Segment Open
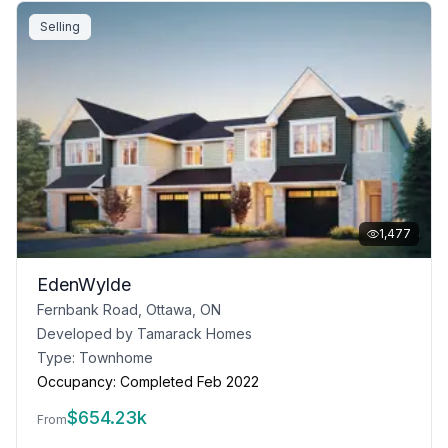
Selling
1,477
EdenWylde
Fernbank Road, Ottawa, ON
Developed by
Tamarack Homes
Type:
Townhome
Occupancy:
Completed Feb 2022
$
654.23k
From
Segment Closed
**EXERCISE GOAL:** The full data, repeated exactly and stripped of its pictures, is the expected answer.

**FINISHED TASK:**
Selling
1,477
EdenWylde
Fernbank Road, Ottawa, ON
Developed by
Tamarack Homes
Type:
Townhome
Occupancy:
Completed Feb 2022
$
654.23k
From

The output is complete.